Personal information
- Born: April 28, 1974 (age 52) Detroit, Michigan, U.S.
- Listed height: 5 ft 11 in (1.80 m)
- Listed weight: 195 lb (88 kg)

Career information
- High school: Osborn (Detroit)
- College: Central State
- NFL draft: 1997 (7th round, 227th overall pick)

Career history
- Philadelphia Eagles (1997); Pittsburgh Steelers (1997-1998)*; Seattle Seahawks (1999)*; Denver Broncos (2000–2001)*; → Barcelona Dragons (2000-2001); Toronto Phantoms (2002); Grand Rapids Rampage (2003); Philadelphia Soul (2004);
- * Offseason or practice squad member only

Career AFL statistics
- Tackles: 95
- Interceptions: 4
- Passes defended: 20
- Stats at ArenaFan.com
- Stats at Pro Football Reference

= DeAuntae Brown =

American football player (born 1974)

DeAuntae Brown (born April 28, 1974) is an American former professional football player who was a cornerback for one season in the National Football League (NFL) for the Philadelphia Eagles, two seasons in NFL Europe for the Barcelona Dragons, and three seasons in the Arena Football League (AFL) for the Toronto Phantoms, Grand Rapids Rampage, and Philadelphia Soul. After playing college football for the Central State Marauders, he was selected by the Eagles in the seventh round of the 1997 NFL draft.

==Professional career==
Brown was drafted by the Philadelphia Eagles in the seventh round (227th overall) of the 1997 NFL draft on April 20, 1997. He signed a contract with the Eagles on June 4, 1997. He was waived on September 2, 1997, after playing in one game with the team. He was signed to the Pittsburgh Steelers' practice squad on October 22 where he remained for the rest of the season.

Brown participated in training camp for the Steelers in 1998, but was waived on August 18 after being limited due to a quadriceps injury. He spent the 1998 season on the Steelers' practice squad. He was signed by the Seattle Seahawks in 1999, but was again waived during final roster cuts on September 6, 1999.

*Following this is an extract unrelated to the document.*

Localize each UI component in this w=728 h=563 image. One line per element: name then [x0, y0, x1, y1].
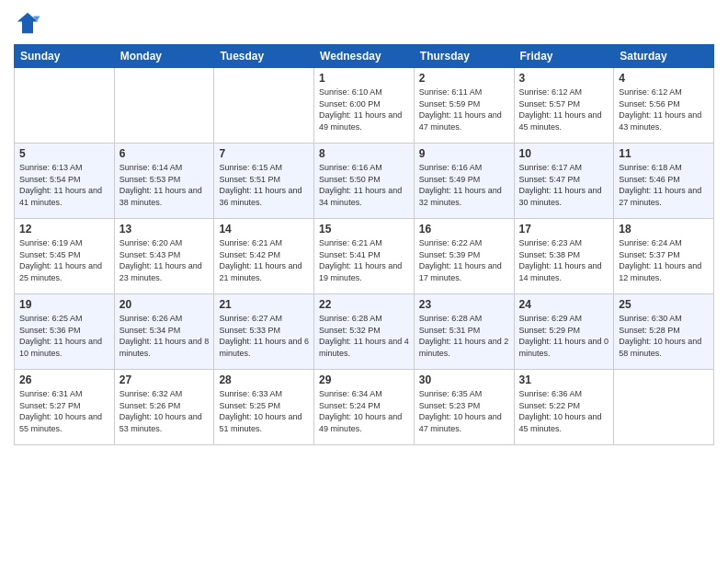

Brown was signed by the Denver Broncos to a futures contract on January 10, 2000, and was waived during final roster cuts on August 27, 2000. He was re-signed to the team's practice squad on November 15, 2000, and stayed on the practice squad for the rest of the season. He was signed to a futures contract by the Broncos on January 2, 2001. He was allocated to the Barcelona Dragons of NFL Europe on February 28, 2001. Brown was waived by the Broncos on September 2, 2001.

Brown played in the AFL for three teams from 2002 to 2004: the Toronto Phantoms in 2002, the Grand Rapids Rampage in 2003, and the Philadelphia Soul in 2004. He announced his retirement on February 9, 2005.